Ouch. Sounds harsh. #sarcasm

And what's left when the gospel is enacted by humanity? The lamb (oppressed) can sit down with the lion (oppressor). The lowly are lifted up and the lofty are brought down so that they are equals before God and each other. The people at war with each other make peace and live peacefully. And so on and so on. Does it sound like a great idea? Absolutely. Can we do it today? Absolutely. That's the hope of the gospel and the faithful work of every Christian.

I think that the Bible doesn't tell us to wait until after we die to see this kind of reality. I think that it tells us to make it happen today.

Tuesday, 20 March 2012

Late Starts

One of the more plausible arguments against a creator God with a personal interest in humanity centres around the long time between the start of the universe and the appearance of humans. If the universe is over thirteen billion years old and humanity has only appeared in the last few hundred thousand years, it seems like God waited a long time for the arrival of the species for whom he created the universe.

Imagine God saying, "Let us create a vast universe and put processes in place so that humans can exist on a single planet... eventually."

The typical argument that comes back is that God is outside of time so he can afford to wait. Sure he can, but if we're so important to a creator God why not make evolution happen faster? Maybe God has something larger in mind. Maybe humanity isn't the jewel in the crown of the universe, but still with some importance to God.

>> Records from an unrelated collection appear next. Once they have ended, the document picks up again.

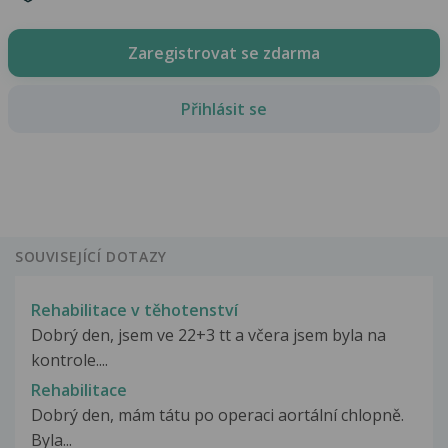
Zaregistrovat se zdarma
Přihlásit se
SOUVISEJÍCÍ DOTAZY
Rehabilitace v těhotenství
Dobrý den, jsem ve 22+3 tt a včera jsem byla na
kontrole....
Rehabilitace
Dobrý den, mám tátu po operaci aortální chlopně.
Byla...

Or will the next stage of evolution be more important to God? If pre-human humanoids weren't worth saving, how valuable will post-human humans be?

No answers here today, just questions.

Thursday, 1 March 2012

One God is not One Lord

It's Lent! I like a good Lent and this time I've started through the Corinthian letters, in which I see Paul's great formulation that repeats throughout his work.
1 Cor 8:5-6 Indeed, even though there may be so-called gods in heaven or on earth—as in fact there are many gods and many lords— yet for us there is one God, the Father, from whom are all things and for whom we exist, and one Lord, Jesus Christ, through whom are all things and through whom we exist.
One God and one Lord. Paul keeps the two quite distinct throughout his writings. The way he writes about them is different. They do different things. They want different things from humanity. In fact, the sense I get is that Paul emphasises their difference more than he writes about their unity. The unity of God the Father with the Lord Jesus Christ and with the Holy Spirit appears to come more from Johannine sources.

But what's the difference? Something I'm thinking about is whether, for Paul, God the Father is power without authority whereas Christ is authority without power. After all, God "highly exalted him and gave him the name that is above every name" (Php 2:9) and Jesus "emptied himself" (Php 2:7). Is the relationship between the two one of complimentary emptiness? And if that's so, how does the Holy Spirit enter into the picture? Whatever "the spirit" does, it's confounded by the typical translation issues from Greek to English. The capitalisation of "Spirit" in most modern English translations doesn't help resolve the matter.

Unity does not mean equivalence. Paul's explicit differentiation should not be ignored.